Not surprisingly, the world is a wreck courtesy those same fevered human minds.

Across time has come another, much smaller number, who counsel us to turn inward, remind us that the kingdom of heaven lies within each of us right here, right now, not lurking somewhere in the clouds after death. They speak of our true nature being one of unfathomable bliss lived in a peace that surpasses understanding. They tell us that all is well, has always been well, can be nothing other than well. And they tell us that nothing matters – not even a little bit.

Talk about your disconnects.

For me, it’s a rather simple proposition. For as long as there have been humans the vast majority have looked outward, and the human world, despite all its self-proclaimed ‘progress,’ is getting nowhere (if not digging itself a deeper hole). Our seas are filled with trash instead of fish; great armies and their weapons of mass destruction await instruction from their increasingly egoic bosses; a huge (and growing number) of our children are anxious and depressed and suicidal and at younger and younger ages. You know the list as well as I.

Conversely, there is the humble, gentle guidance of the mystics and masters, those who tread soft across this earth and tell us that the external world is maya, illusion, dream stuff, and that Truth, our real nature, lies within.

This from Robert Adams: “I can assure you there’s no such thing as God, there’s no such thing as creation, and there’s no such thing as the universe. So there’s no such thing as the world. And there’s no such thing as you. There’s no such thing as I. What is left? Silence!”

But what the hell is the mind going to do with silence? With stillness? (The emptiness, mind you, from which you, and I, the universe itself emanated.)

So the mind either ignores such teachings, or its takes hold of them and erects stories it can do something with.

Jesus gave some talks. His followers took those words and created a movement and then a religion and the dogma and scripture that goes with it until such time as his words were virtually unrecognizable and untold lives were ruined in the process. THAT is the human mind in action.

What to do with that agitated mind? Echoing Jesus, David Carse reminds us: “Be still and know that I am God.”  

That stillness, silence thing again.

Mind you, the ‘I’ in that equation is you – and me, each of us. Not you, as in the mental version of you. No, I’m pretty sure we’re talking about the spontaneous, always-there awareness that exists just beneath the veneer of ‘you’ and ‘I.’ In fact, it’s the very same awareness that makes ‘you’ even possible.

Within or without. Perhaps the choice is yours. What I know is that I have no choice – as time goes by, I am continually called toward the mystery of Being and find myself increasingly allergic to the human world around me.

To be sure, I can dive right into it, be the life of the party, even. But that journey within almost makes those times more enjoyable, because for the most part I can participate without taking them so damned serious.
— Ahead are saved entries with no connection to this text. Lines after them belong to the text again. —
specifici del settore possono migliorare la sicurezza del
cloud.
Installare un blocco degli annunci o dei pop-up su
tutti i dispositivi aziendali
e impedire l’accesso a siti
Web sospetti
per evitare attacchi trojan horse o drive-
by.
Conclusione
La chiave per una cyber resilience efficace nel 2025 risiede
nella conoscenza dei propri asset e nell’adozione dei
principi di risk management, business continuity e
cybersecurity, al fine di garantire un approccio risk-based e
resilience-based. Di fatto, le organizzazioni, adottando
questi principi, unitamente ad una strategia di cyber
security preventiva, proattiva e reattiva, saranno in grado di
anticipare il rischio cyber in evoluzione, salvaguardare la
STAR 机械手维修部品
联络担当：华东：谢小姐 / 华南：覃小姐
There are times, too, where life does grab hold of me, takes me by surprise, pulls me back in. Times when this spiritual journey grows wearisome, where my frustrations at not seeing ‘results’ boils over and I rant against the whole thing and swear I’ll give it up for a life of hedonism or materialism or whatever.
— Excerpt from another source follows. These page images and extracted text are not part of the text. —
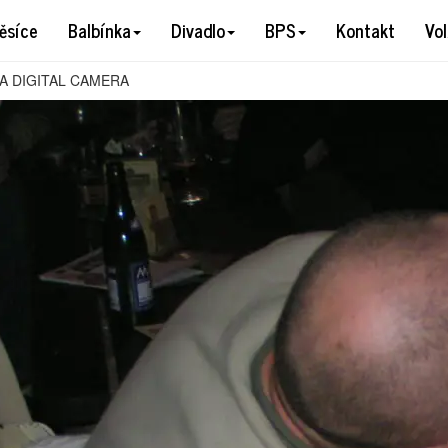
OLTA DIGITAL CAMERA
ěsíce
Balbínka
Divadlo
BPS
Kontakt
Vo
A DIGITAL CAMERA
But not long after comes the recognition (the grace?), “That is your mind speaking, the same mind that for so long punished you and continues to punish the world; the mind that punishes you now.”
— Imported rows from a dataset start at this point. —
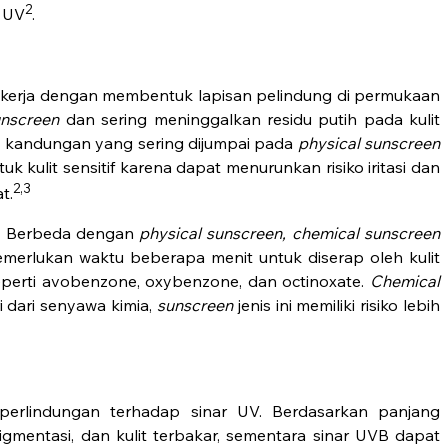
2
i UV
.
kerja dengan membentuk lapisan pelindung di permukaan
unscreen
dan sering meninggalkan residu putih pada kulit
pa kandungan yang sering dijumpai pada
physical sunscreen
k kulit sensitif karena dapat menurunkan risiko iritasi dan
2,3
t.
s. Berbeda dengan
physical sunscreen,
chemical sunscreen
memerlukan waktu beberapa menit untuk diserap oleh kulit
eperti avobenzone, oxybenzone, dan octinoxate.
Chemical
 dari senyawa kimia,
sunscreen
jenis ini memiliki risiko lebih
rlindungan terhadap sinar UV. Berdasarkan panjang
gmentasi, dan kulit terbakar, sementara sinar UVB dapat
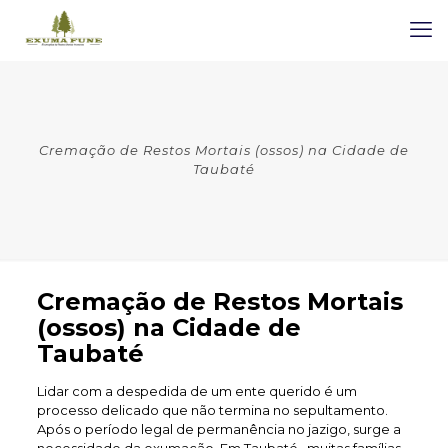
Cremação de Restos Mortais (ossos) na Cidade de
Taubaté
Cremação de Restos Mortais
(ossos) na Cidade de
Taubaté
Lidar com a despedida de um ente querido é um
processo delicado que não termina no sepultamento.
Após o período legal de permanência no jazigo, surge a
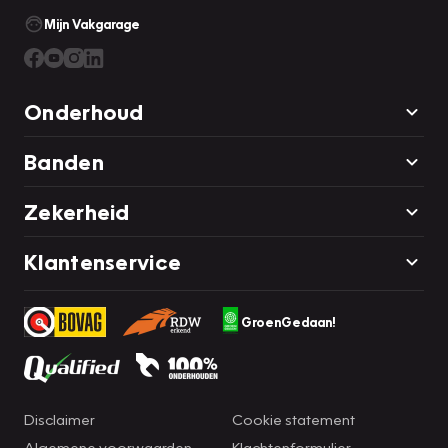
Mijn Vakgarage
Onderhoud
Banden
Zekerheid
Klantenservice
GroenGedaan!
Disclaimer
Cookie statement
Algemene voorwaarden
Klachtenformulier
And with that I breathe deep and head off for a walk in the  woods or a quiet moment to myself to abandon this silly little story of me and the world around it.

This too from Adams:

“Always remember, deep in your heart that all is well and everything is unfolding as it should. You are the Self (God Within), That perfect, immutable Self. There is only the one Self and you are That. You are bright and shining. You are the sun behind the clouds. Rejoice! All is well.”